The Easter Eggs in OMORI are never decorative.
They serve to gradually reveal Sunny’s traumas and prepare the player for the different endings of the game.

Something

Something appears in different forms throughout the game. It represents the trauma linked to Mari’s death and the guilt that Sunny tries to suppress. Its presence grows as the player gets closer to the truth, a reminder that the past cannot be erased.

The knife and the hands

The knife and the hands appear regularly in OMORI, often in violent or oppressive contexts. They symbolize guilt, self-punishment and Sunny’s inability to escape his past actions.

WHITESPACE ITEMS

Mirrors and reflections

Mirrors and reflections often show altered versions of Sunny or Omori. They confront the player with the duality between Headspace and Faraway, and remind us that Sunny cannot hide behind Omori forever.
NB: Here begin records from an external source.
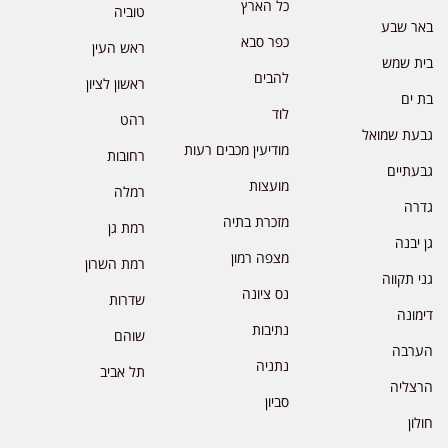
כל הארץ
טוביה
באר שבע
כפר סבא
ראש העין
בית שמש
להבים
ראשון לציון
בת ים
לוד
רהט
גבעת שמואל
מודיעין מכבים רעות
רחובות
גבעתיים
מועצות
רמלה
גדרה
מזכרת בתיה
רמת גן
גן יבנה
מצפה רמון
רמת השרון
גני תקווה
נס ציונה
שדרות
דימונה
נתיבות
שוהם
הערבה
נתניה
תל אביב
הרצליה
סביון
חולון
Stairs, doors and empty spaces

Stairs, closed doors and empty spaces represent buried memories and inaccessible truths. Each descent or passage symbolizes an attempt to confront the past, often avoided or interrupted.

WHITE SPACE

Music and silence

Music plays a central role in OMORI. The childlike melodies of Headspace contrast sharply with the heavy silences and dissonant sounds of Faraway. Some musical themes return subtly to signal danger, a repressed memory or a closeness to the truth.

Silence itself becomes an Easter Egg: its appearance often marks a key moment when Sunny can no longer run. Together, music and silence emotionally guide the player long before the story is explicitly revealed.